Per ottenere questo risultato è fondamentale che determinate figure aziendali sviluppino alcune competenze tra cui la cosiddetta Leadership legata al “mondo della sicurezza”. Intendiamo il Leader come colui che ha l’abilità di far esprimere al meglio il potenziale delle persone al fine di raggiungere i target organizzativi. Nasce così il ruolo del Safety Leader, che ha il compito di sensibilizzare i dipendenti aziendali in materia di pericolo, rischio, prevenzione/protezione sul luogo di lavoro.

Il Safety Leader deve innanzitutto possedere competenze e conoscenze approfondite in materia di sicurezza, trasmettendo modelli comportamentali di riferimento, attraverso “l’esempio”.

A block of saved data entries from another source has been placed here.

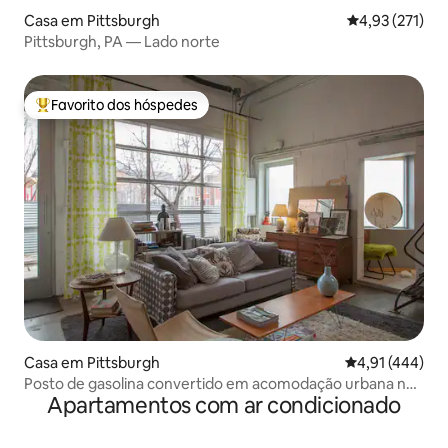
Casa em Pittsburgh
Classificação 
4,93 (271)
Pittsburgh, PA — Lado norte
Favorito dos hóspedes
Favoritos dos hóspedes mais apreciados
Casa em Pittsburgh
Classificação 
4,91 (444)
Posto de gasolina convertido em acomodação urbana no
Apartamentos com ar condicionado
coração de South Side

Inoltre è importante che il controllo della prevenzione dei rischi abbia come primo obiettivo: rilevare correttamente i pericoli legati alle differenti mansioni.

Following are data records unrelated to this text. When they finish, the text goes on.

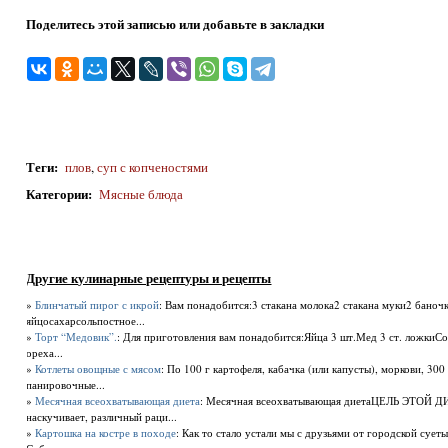
Поделитесь этой записью или добавьте в закладки
Теги
:
плов
,
суп с копченостями
Категории
:
Мясные блюда
Другие кулинарные рецептуры и рецепты
»
Блинчатый пирог с икрой
: Вам понадобится:3 стакана молока2 стакана муки2 баноч
яйцосахарсольпостное...
»
Торт “Медовик”.
: Для приготовления вам понадобится:Яйца 3 шт.Мед 3 ст. ложкиСо
ореха...
»
Котлеты овощные с мясом
: По 100 г картофеля, кабачка (или капусты), моркови, 300 г
панировочные...
»
Месячная всеохватывающая диета
: Месячная всеохватывающая диетаЦЕЛЬ ЭТОЙ ДИ
наскучивает, различный раци...
»
Картошка на костре в походе
: Как то стало устали мы с друзьями от городской суе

Come introdurre efficacemente questa cultura in azienda?

Il primo passaggio deve coinvolgere necessariamente la direzione aziendale per una rivisitazione dei valori aziendali che dovranno essere razionalizzati e pronti ad essere comunicati a tutti gli stakeholders e successivamente ai terzi.

In questa fase è importante coinvolgere anche la figura del Safety Leader (se persona diversa dell’A.D.) che deve saper comunicare in maniera efficace e motivare le persone nell’attuazione delle strategie di sicurezza e guidarle anche attraverso un’eventuale modifica di comportamenti potenzialmente a rischio. Ciò deve essere attuato attraverso un coinvolgimento attivo, sia nella fase di analisi dei rischi che giornalmente si riscontrano, sia nella fase di ideazione delle misure correttive e preventive.

Si tratta di sviluppare una certa consapevolezza e cambiare un’ottica che da reattiva diviene proattiva nella gestione e prevenzione degli infortuni, che portino l’adesione dei lavoratori ai comportamenti richiesti.

I passaggi successivi devono coinvolgere i team aziendali in processi formativi e di sensibilizzazione alla cultura della sicurezza che promuovano questi obiettivi.